Los Andes estuvo presente en el momento en que las persianas se desplegaban y las ilusiones de los comerciantes invadían sus rostros, a la espera de la reactivación económica.
Las ferias han propuesto y acordado con la Municipalidad de la Ciudad de Mendoza ciertas medidas de cuidado que las autoridades verificarán:
-Circulación en los pasillos en un solo sentido
-Restricción del ingreso por número de DNI y según capacidad, con controles en la puerta
-Al entrar se ofrecerá al cliente alcohol en gel para las manos y deberá limpiarse las suelas de los zapatos en un trapo con solución de lavandina
-Aunque no se exige, algunos tomarán la temperatura
-Se ha limitado la cantidad de gente que puede circular en cada predio, deberá mantenerse una distancia de dos metros entre los clientes y con el vendedor
-No podrá probarse la ropa
-Habrá zonas de espera dentro del predio
-Los baños serán sólo para los trabajadores del lugar
En la Ciudad hay nueve mercados persa que reúnen 350 puestos. Cada uno de ellos tiene uno o dos empleados, a lo que se suma el locatario del puesto y los dueños de los predios que alquilan estos espacios. Por ello, son muchas las familias que dependen de este ingreso, que suele ser el único.
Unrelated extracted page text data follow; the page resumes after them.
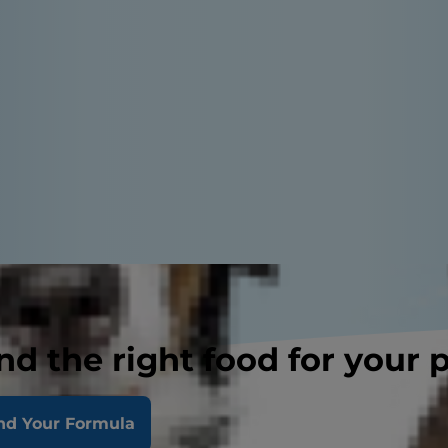
nd the right food for your 
nd Your Formula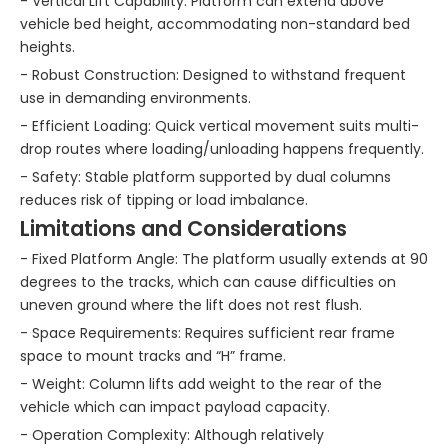
- Vertical Lift Capability: Platform can extend above
vehicle bed height, accommodating non-standard bed
heights.
- Robust Construction: Designed to withstand frequent
use in demanding environments.
- Efficient Loading: Quick vertical movement suits multi-
drop routes where loading/unloading happens frequently.
- Safety: Stable platform supported by dual columns
reduces risk of tipping or load imbalance.
Limitations and Considerations
- Fixed Platform Angle: The platform usually extends at 90
degrees to the tracks, which can cause difficulties on
uneven ground where the lift does not rest flush.
- Space Requirements: Requires sufficient rear frame
space to mount tracks and “H” frame.
- Weight: Column lifts add weight to the rear of the
vehicle which can impact payload capacity.
- Operation Complexity: Although relatively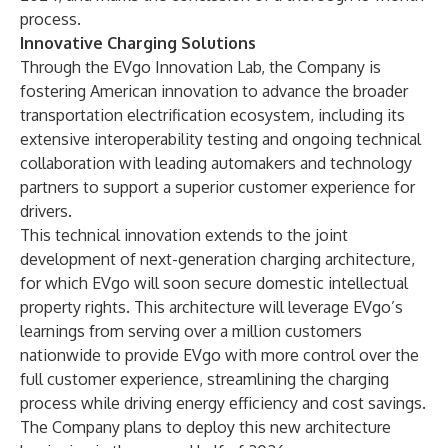
process.
Innovative Charging Solutions
Through the EVgo Innovation Lab, the Company is
fostering American innovation to advance the broader
transportation electrification ecosystem, including its
extensive interoperability testing and ongoing technical
collaboration with leading automakers and technology
partners to support a superior customer experience for
drivers.
This technical innovation extends to the joint
development of
next-generation charging architecture
,
for which EVgo will soon secure domestic intellectual
property rights. This architecture will leverage EVgo’s
learnings from serving over a million customers
nationwide to provide EVgo with more control over the
full customer experience, streamlining the charging
process while driving energy efficiency and cost savings.
The Company plans to deploy this new architecture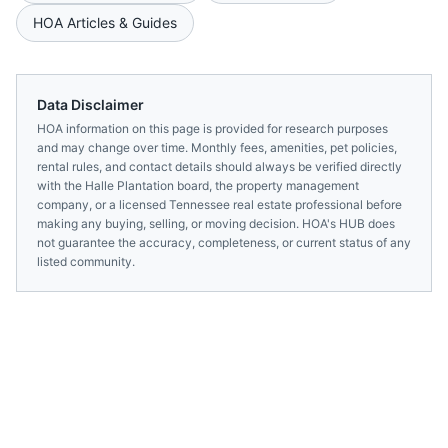
HOA Articles & Guides
Data Disclaimer
HOA information on this page is provided for research purposes
and may change over time. Monthly fees, amenities, pet policies,
rental rules, and contact details should always be verified directly
with the
Halle Plantation
board, the property management
company, or a licensed
Tennessee
real estate professional before
making any buying, selling, or moving decision. HOA's HUB does
not guarantee the accuracy, completeness, or current status of any
listed community.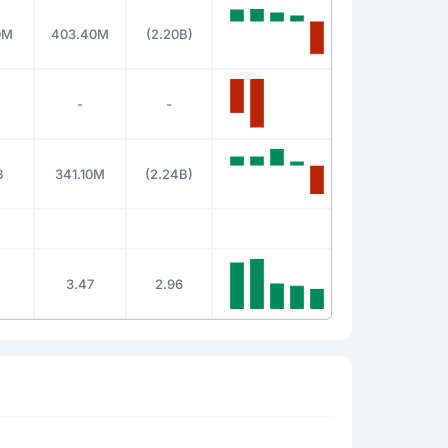
0M
403.40M
(2.20B)
-
-
B
341.10M
(2.24B)
3.47
2.96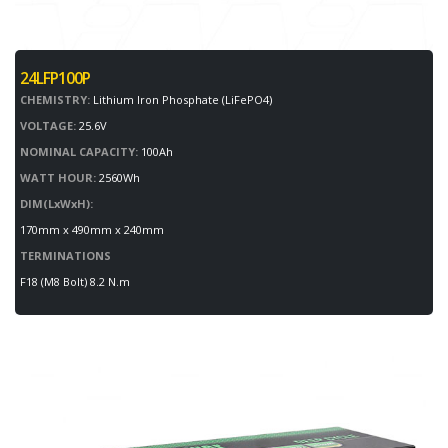
24LFP100P
CHEMISTRY:
Lithium Iron Phosphate (LiFePO4)
VOLTAGE:
25.6V
NOMINAL CAPACITY:
100Ah
WATT HOUR:
2560Wh
DIM(LxWxH):
170mm x 490mm x 240mm
TERMINATIONS
F18 (M8 Bolt) 8.2 N.m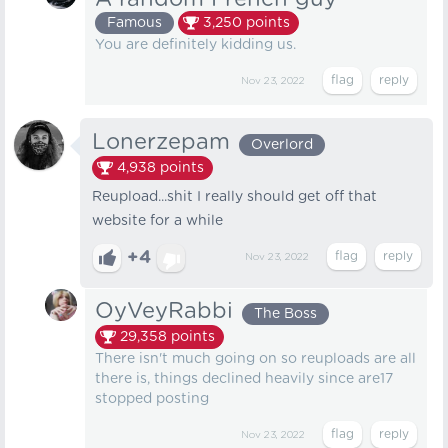
Famous
3,250
points
You are definitely kidding us.
Nov 23, 2022
Lonerzepam
Overlord
4,938
points
Reupload...shit I really should get off that
website for a while
+4
Nov 23, 2022
OyVeyRabbi
The Boss
29,358
points
There isn't much going on so reuploads are all
there is, things declined heavily since are17
stopped posting
Nov 23, 2022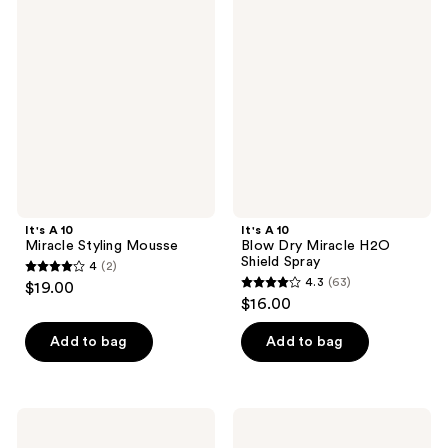
318
67
A 10
A 10
Miracle
Blow
reviews
reviews
Styling
Dry
Mousse
Miracle
H2O
Shield
Spray
It's A 10
It's A 10
Miracle Styling Mousse
Blow Dry Miracle H2O
Shield Spray
4
(2)
4
4.3
(63)
$19.00
4.3
out
$16.00
out
of
of
Add to bag
Add to bag
5
5
stars
stars
;
;
2
It's
It's
63
A 10
A 10
reviews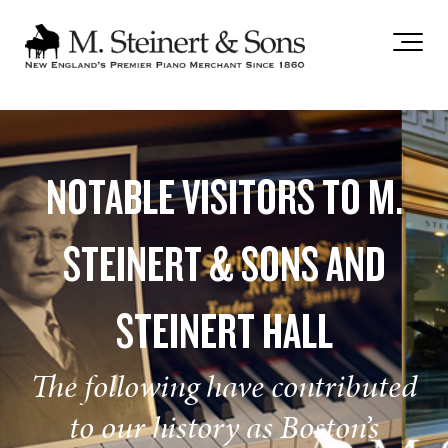
`
NOTABLE VISITORS TO M.
STEINERT & SONS AND
STEINERT HALL
The following have contributed
to our history as Boston’s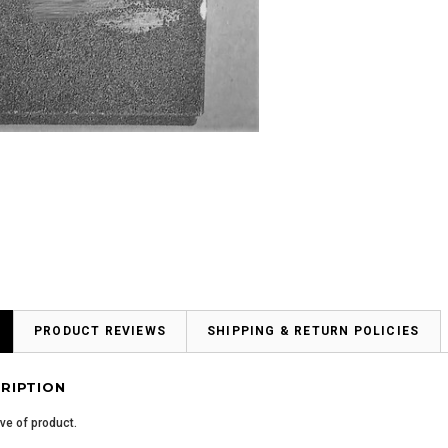
PRODUCT REVIEWS
SHIPPING & RETURN POLICIES
RIPTION
ive of product.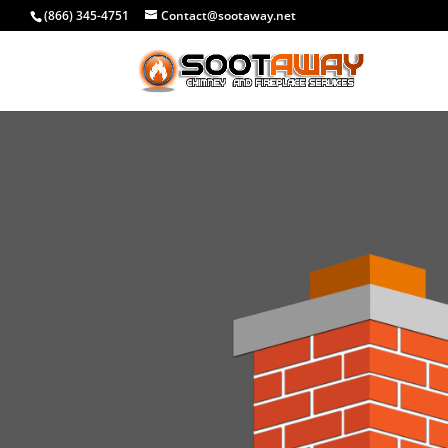
(866) 345-4751
Contact@sootaway.net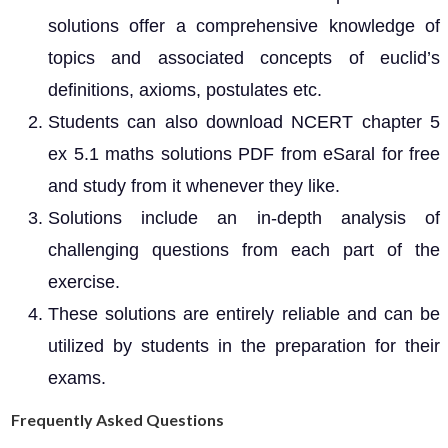
solutions offer a comprehensive knowledge of
topics and associated concepts of euclid’s
definitions, axioms, postulates etc.
Students can also download NCERT chapter 5
ex 5.1 maths solutions PDF from eSaral for free
and study from it whenever they like.
Solutions include an in-depth analysis of
challenging questions from each part of the
exercise.
These solutions are entirely reliable and can be
utilized by students in the preparation for their
exams.
Frequently Asked Questions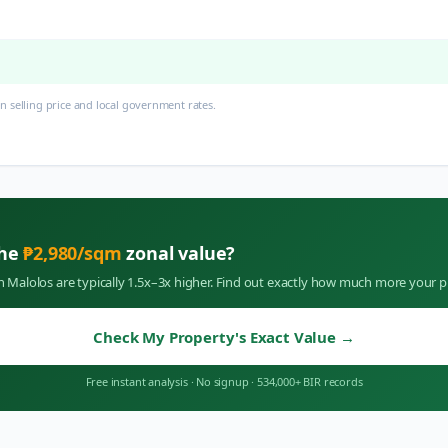
 selling price and local government rates.
the
₱
2,980
/sqm
zonal value?
in
Malolos
are typically 1.5x–3x higher. Find out exactly how much more your p
Check My Property's Exact Value
→
Free instant analysis
·
No signup
·
534,000+ BIR records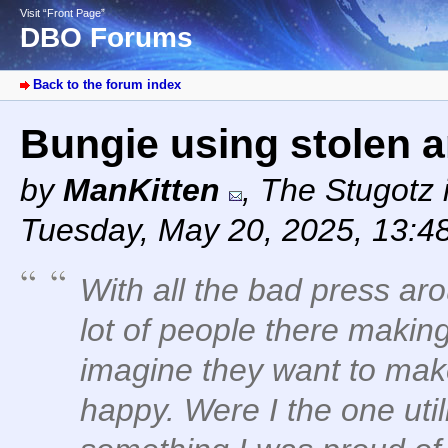
Visit “Front Page”
DBO Forums
Back to the forum index
Bungie using stolen a
by
ManKitten
,
The Stugotz i
Tuesday, May 20, 2025, 13:4
With all the bad press aro
lot of people there makin
imagine they want to ma
happy. Were I the one util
Incluso a veces el grupo familiar trabaja allí, por lo que directamente dejaron de percibir todo.
Pagan tasas municipales y servicios con las expensas, además del alquiler. Paulina Sánchez March, dueña del predio del Persa Mendoza, contó que, pese a que restringió los gastos al mínimo y sólo siguió cobrando la mitad del alquiler como para mantener lo esencial, varios locatarios decidieron retirarse por su imposibilidad para solventarlo.